Nach dem „kalten Krieg“ hat man jetzt erkannt, dass es eine „kalte Progression“ gibt. Und will sie abschaffen.
„Kalte Progression“ gibt es aber schon seit meinem Geburtsjahr (1950). Das Steuersystem der BRD nach dem Krieg war gar nicht so schlecht. Man hat nur nicht bedacht, dass Inflation etwas Unvermeidliches ist und man deshalb die Progression an die Inflationsrate knüpfen muss. Dann hätte man keine Steuerreform benötigt.
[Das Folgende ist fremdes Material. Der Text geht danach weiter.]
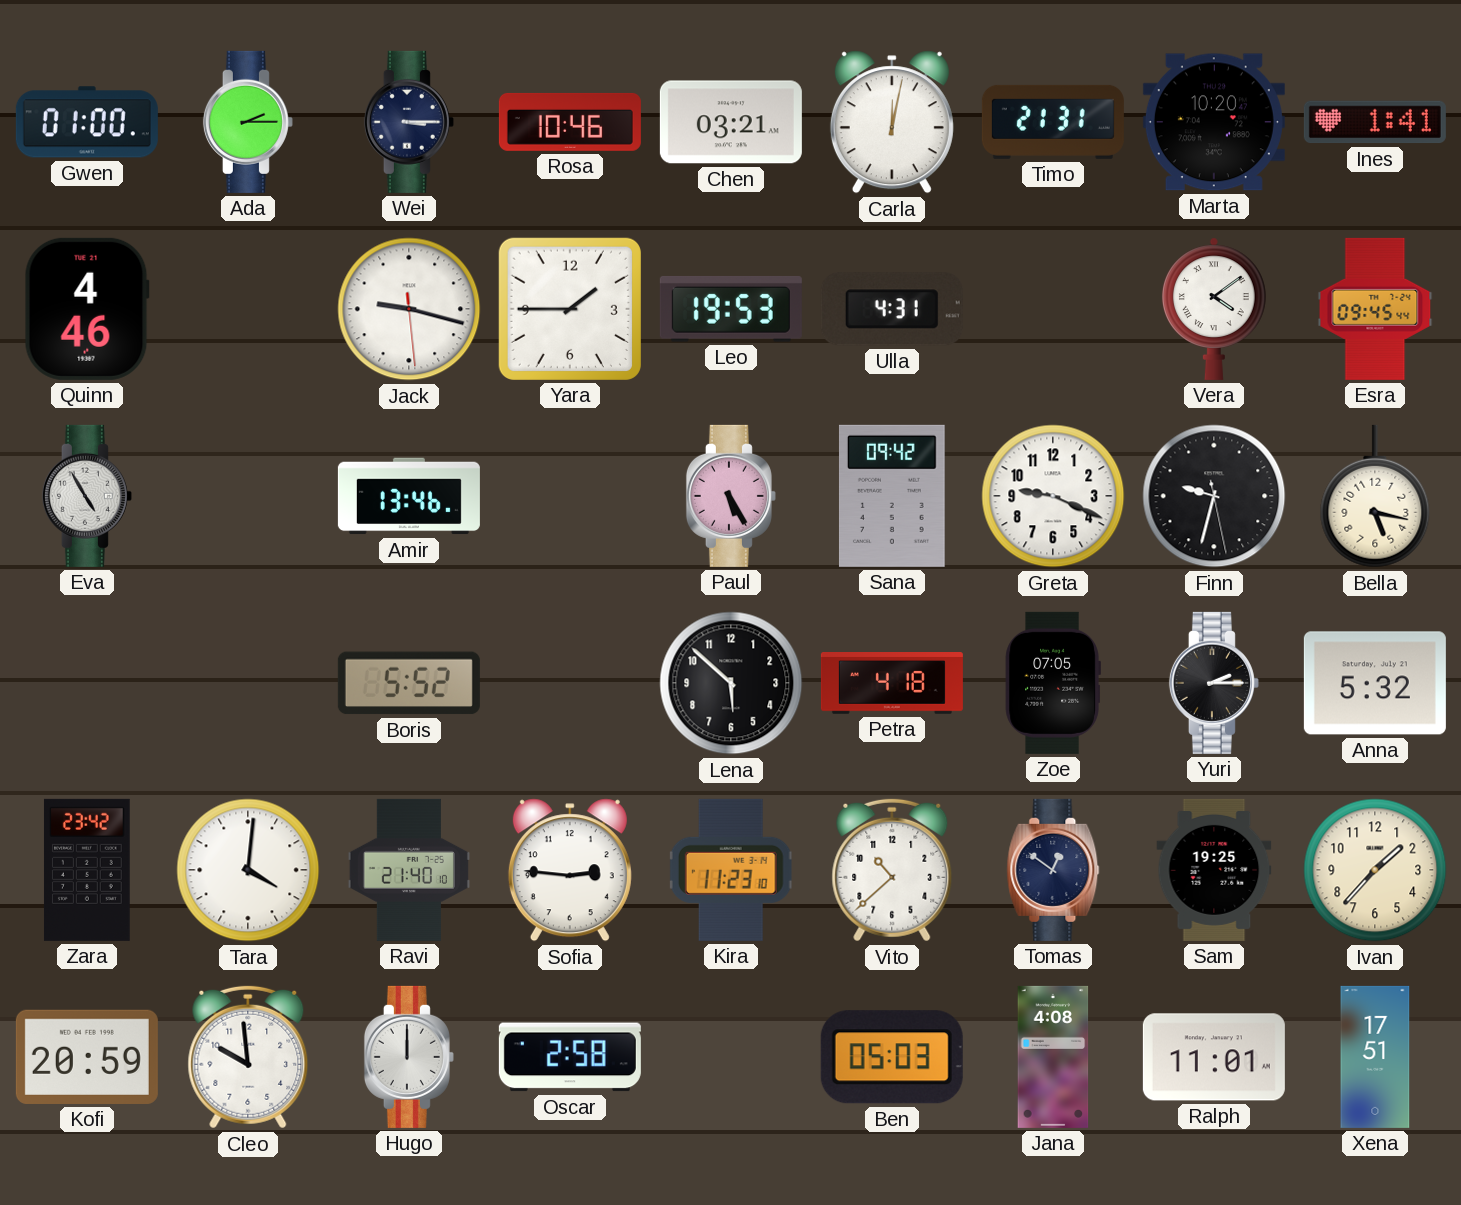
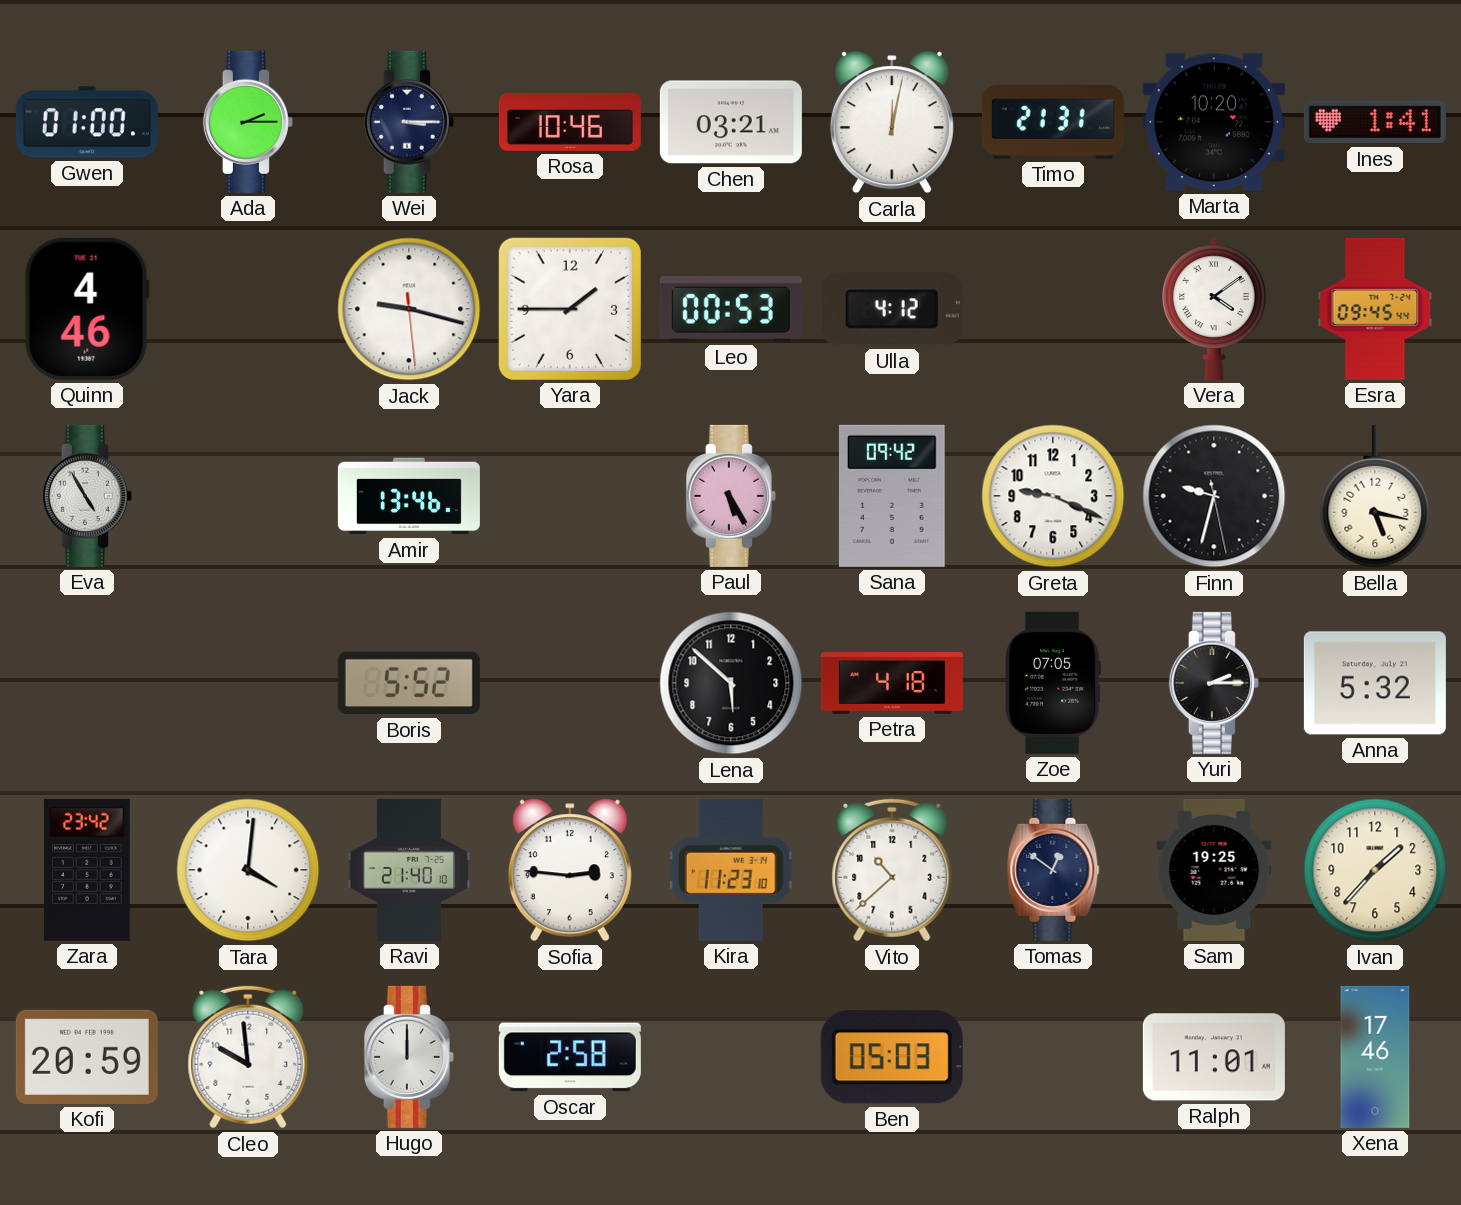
Leo: 19:53 -> 00:53
Ulla: 4:31 -> 4:12
Jana: 4:08 -> none
Xena: 17:51 -> 17:46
Dummerweise haben die Finanzminister aber nicht ganz einfach immer die Progressionslinien angehoben, sondern gemeint, dass das Wort „Steuer“ mit „Steuern“ zu tun hat. Steuerentlastungen wurden zur Steuerung von volkswirtschaftlichen Zielen eingesetzt. So ist das Steuergesetz immer komplizierter geworden. Die Steuersubventionen haben über die Zeit zu unguten Strukturen geführt oder das Gegenteil von dem bewirkt, was man erreichen wollte.
Und jetzt haben wir unser Steuermonster. Und werden es nicht los. Immer, wenn man ihm einen Kopf abschlagen will, wachsen zwei nach. Und ich wette darauf, dass auch Merkel&Westerwelle sich nicht mit diesem Monster anlegen werden.
Nach dem Motto „Mögen täten wir schon, aber trauen tun wir uns nicht“!
RMD
P.S.
Zu den Größenordnungen: Allein die 100 Milliarden Neuverschuldung entsprechen dem 7,5-fachen des Jahresumsatzes von Microsoft und vom 20-fachen des Umsatzes von Amazon (jeweils letztes Geschäftsjahr).
Eine Antwort
So allmählich dämmert es den zukünftigen Regierungsparteien ja, dass sie doch keine Steuersenkungen durchführen können. (Wer hätte das gedacht, eine solche Erkenntnis schon eine Woche nach Wahlkampfende?)
Ich bin wenig überrascht von der Unverfrorenheit, mit der im Wahlkampf Steuersenkungen proklamiert wurden, es beruhigt mich vielmehr, wenn die Regierung davon wieder abkehren könnte.
Die doppelte Stoßrichtung, die die meisten Bundestagsparteien, inklusive SPD vor der Wahl gefordert haben – Abgabensenkung und Aufnahme einer Verschuldungsbremse in das Grundgesetz – hätte letztlich als Notwendige Konsequenz eine Ausgabenreduzierung in einem Umfang erzwungen, die den schlanken Staat, wie Marktliberale ihn sich wünschen, über die Hintertür hereingelassen hätte.